Call it a video travel buddy for people who are blind, said Ken Rodgers, who has used the Aira app while shopping at Target, patronizing Starbucks and traveling through the Minneapolis-St. Paul International Airport.
"There are times in our travels that you get disoriented or don't know which direction is left, right, up or down," he said. "Sometimes you need a quick pair of eyes to give a frame of reference."
Aira is a subscription service for which "explorers," as customers are called, pay a fee to access a live operator who watches a video stream from the user's cellphone camera. Through a video chat, the agent can help them read schedules and bus destination signs, direct them to the proper bus stop or complete a transfer, and route them around construction while providing a description of what's in the camera's field of vision.
Through Dec. 7, Metro Transit is paying a $25,000 fee to the company to allow train and bus riders to use the service at no cost.
"Wayfinding is a known customer complaint for those who are blind or have low vision," said Bre Grand, a Metro Transit project manager. Offering the service for free "is part of the commitment we have to improve accessibility for customers."
About 10% of Metro Transit riders have a disability, but it is not known how many have visual impairments, she said.
Transit operators can provide verbal assistance over the phone, but can't video chat. "They are not able to know what the live conditions on street are," Grand said.
Rodgers, who serves on Metro Transit's Transporation Accessible Advisory Committee, said Aira has been a game changer. After losing his sight as an adult, he had to relearn how to get around. Sometimes he had to have a person who could see escort him to his destination. Other times, he missed his bus simply because he didn't know it was there. With Aira, it's like he can see again, he said.
"Every bus in the world stops on Nicollet Mall and figuring out which bus to get on is impossible," said Rodgers, who commutes from his home in northeast Minneapolis to his job with the state in St. Paul. "I would put out my cane and get as close to the bus and wait for them to call out the bus number, but you'd still miss it and would not know it. That is a common occurrence for blind people."
With Aira, a voice can direct him to the proper bus. It has restored his confidence to travel and remain safe, he said.

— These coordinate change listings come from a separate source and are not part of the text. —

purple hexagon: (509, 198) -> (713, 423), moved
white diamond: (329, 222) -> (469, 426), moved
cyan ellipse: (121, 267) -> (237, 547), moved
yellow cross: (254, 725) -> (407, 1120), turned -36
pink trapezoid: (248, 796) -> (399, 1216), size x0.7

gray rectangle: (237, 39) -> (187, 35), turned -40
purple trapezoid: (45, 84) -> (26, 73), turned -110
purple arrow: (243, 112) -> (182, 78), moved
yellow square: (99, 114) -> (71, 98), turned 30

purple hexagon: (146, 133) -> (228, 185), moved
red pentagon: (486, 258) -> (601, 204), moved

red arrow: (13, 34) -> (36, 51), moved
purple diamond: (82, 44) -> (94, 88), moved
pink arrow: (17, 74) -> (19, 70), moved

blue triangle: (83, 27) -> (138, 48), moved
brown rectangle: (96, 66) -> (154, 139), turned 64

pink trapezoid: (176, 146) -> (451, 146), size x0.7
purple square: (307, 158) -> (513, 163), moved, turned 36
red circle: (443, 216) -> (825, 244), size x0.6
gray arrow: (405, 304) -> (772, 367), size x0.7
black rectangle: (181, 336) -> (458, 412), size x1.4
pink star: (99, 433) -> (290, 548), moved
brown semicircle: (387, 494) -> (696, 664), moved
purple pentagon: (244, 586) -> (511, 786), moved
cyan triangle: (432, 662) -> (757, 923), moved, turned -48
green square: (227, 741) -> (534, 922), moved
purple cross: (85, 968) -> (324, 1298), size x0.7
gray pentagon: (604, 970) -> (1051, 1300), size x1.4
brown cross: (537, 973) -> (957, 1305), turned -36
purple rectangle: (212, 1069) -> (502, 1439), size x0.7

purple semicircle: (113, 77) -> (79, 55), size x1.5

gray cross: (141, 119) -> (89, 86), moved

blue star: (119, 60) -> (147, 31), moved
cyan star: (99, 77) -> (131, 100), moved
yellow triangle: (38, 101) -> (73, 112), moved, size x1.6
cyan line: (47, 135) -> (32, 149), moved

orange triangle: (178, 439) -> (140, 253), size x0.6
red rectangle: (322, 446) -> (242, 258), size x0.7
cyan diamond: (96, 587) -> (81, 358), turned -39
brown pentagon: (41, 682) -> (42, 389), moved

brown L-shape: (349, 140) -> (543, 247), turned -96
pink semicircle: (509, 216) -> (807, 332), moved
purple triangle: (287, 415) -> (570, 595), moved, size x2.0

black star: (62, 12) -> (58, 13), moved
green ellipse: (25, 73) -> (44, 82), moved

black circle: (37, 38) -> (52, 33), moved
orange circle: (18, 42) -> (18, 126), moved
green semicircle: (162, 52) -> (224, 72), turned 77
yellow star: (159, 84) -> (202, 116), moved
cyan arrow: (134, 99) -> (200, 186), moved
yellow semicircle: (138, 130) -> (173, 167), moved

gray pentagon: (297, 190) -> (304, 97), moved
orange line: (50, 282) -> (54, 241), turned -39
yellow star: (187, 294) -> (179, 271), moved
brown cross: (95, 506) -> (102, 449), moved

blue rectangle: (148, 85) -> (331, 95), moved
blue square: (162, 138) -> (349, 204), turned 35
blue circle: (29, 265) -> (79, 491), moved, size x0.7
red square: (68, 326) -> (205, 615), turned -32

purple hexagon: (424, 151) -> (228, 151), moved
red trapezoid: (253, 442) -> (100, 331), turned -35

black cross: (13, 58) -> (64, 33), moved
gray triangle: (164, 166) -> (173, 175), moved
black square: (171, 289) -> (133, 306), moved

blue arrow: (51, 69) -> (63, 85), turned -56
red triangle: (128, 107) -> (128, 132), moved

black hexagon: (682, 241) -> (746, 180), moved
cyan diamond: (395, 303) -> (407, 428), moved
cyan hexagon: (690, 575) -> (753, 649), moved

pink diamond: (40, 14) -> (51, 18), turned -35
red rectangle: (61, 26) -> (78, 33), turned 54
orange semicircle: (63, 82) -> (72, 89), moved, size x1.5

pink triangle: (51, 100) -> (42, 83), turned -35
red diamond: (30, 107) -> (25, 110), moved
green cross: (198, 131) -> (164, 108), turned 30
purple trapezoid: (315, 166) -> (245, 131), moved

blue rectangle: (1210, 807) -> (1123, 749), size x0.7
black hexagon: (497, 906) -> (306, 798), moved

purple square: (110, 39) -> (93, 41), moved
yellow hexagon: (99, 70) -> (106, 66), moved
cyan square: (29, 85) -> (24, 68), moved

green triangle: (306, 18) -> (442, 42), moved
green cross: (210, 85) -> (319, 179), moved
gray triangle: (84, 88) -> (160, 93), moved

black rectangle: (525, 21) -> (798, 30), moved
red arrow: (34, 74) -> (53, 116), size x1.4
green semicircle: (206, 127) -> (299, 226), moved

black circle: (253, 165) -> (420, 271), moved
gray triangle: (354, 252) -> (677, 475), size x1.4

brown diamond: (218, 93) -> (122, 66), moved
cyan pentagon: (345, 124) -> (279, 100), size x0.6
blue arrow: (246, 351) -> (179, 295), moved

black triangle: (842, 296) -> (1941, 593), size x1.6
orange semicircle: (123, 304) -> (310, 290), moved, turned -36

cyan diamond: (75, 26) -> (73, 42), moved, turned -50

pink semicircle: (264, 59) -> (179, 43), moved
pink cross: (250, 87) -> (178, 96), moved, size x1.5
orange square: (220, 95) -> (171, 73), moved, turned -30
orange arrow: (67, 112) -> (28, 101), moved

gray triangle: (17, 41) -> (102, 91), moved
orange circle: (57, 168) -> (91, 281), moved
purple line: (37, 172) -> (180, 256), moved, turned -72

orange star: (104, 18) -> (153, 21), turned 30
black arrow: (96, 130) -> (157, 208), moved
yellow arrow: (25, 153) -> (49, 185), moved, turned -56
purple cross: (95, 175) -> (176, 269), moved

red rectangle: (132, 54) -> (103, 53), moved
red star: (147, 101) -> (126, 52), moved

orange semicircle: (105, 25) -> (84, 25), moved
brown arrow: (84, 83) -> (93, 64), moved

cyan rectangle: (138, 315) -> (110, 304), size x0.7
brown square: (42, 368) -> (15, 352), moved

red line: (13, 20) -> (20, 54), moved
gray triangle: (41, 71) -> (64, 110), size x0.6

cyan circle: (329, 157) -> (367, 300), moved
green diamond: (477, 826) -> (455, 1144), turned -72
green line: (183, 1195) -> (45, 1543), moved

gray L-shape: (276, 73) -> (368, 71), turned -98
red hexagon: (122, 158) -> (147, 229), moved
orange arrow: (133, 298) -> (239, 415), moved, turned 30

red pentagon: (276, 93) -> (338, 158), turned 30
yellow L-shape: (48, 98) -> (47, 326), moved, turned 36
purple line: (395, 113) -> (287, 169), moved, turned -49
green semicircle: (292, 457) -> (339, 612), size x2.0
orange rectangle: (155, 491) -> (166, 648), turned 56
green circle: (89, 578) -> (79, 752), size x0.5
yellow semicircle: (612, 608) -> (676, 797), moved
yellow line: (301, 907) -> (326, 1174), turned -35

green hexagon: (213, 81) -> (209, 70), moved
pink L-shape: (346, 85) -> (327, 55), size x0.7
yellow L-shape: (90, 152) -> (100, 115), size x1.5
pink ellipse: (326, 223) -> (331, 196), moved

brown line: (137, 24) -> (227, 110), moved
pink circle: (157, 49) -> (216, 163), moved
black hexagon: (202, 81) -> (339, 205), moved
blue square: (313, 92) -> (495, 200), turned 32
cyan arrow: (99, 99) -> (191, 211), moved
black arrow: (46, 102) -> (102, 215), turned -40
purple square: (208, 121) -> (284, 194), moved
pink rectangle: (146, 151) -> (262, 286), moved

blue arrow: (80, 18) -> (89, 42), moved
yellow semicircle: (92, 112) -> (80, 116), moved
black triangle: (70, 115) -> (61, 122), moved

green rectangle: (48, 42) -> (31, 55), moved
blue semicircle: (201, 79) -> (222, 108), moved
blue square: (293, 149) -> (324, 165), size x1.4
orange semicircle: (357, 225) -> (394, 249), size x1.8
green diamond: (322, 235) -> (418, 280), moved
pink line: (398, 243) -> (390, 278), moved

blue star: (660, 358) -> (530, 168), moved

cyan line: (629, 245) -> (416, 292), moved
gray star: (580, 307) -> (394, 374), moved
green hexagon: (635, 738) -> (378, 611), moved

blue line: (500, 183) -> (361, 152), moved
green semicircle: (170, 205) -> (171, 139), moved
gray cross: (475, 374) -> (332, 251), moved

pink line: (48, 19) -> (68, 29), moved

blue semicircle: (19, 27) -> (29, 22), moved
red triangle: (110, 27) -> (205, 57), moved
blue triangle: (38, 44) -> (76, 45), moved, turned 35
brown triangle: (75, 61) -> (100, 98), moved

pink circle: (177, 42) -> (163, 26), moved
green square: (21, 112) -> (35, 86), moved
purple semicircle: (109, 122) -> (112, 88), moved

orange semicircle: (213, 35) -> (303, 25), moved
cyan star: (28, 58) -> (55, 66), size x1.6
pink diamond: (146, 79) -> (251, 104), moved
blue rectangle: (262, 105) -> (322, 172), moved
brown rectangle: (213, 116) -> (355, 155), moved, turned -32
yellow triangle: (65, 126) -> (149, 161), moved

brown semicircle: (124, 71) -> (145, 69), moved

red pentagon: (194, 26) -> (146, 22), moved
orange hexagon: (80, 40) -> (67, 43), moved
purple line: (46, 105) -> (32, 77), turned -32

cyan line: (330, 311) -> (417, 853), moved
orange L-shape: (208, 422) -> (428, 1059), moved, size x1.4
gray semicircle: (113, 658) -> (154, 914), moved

"We have somebody guiding us but not physically standing next to us," Rodgers said. "That opens up travel for a whole bunch of people who may not feel comfortable in doing that."
Metro Transit riders will have unlimited use during the pilot. To access the app and avoid fees, riders can click on the "Product" section of the app and select Metro Transit from the list. That will allow them to connect with an agent.
The service is available 24 hours a day, "not just when at a bus stop or on a bus," Grand said. "It's from front door to final destination."
Grand said Metro Transit will gather data on usage, seek feedback from focus groups and conduct a broad electronic survey to gauge whether to continue the free service when the contract expires.
Rodgers said he hopes it remains permanent.
"This is a valuable and much needed service," he said.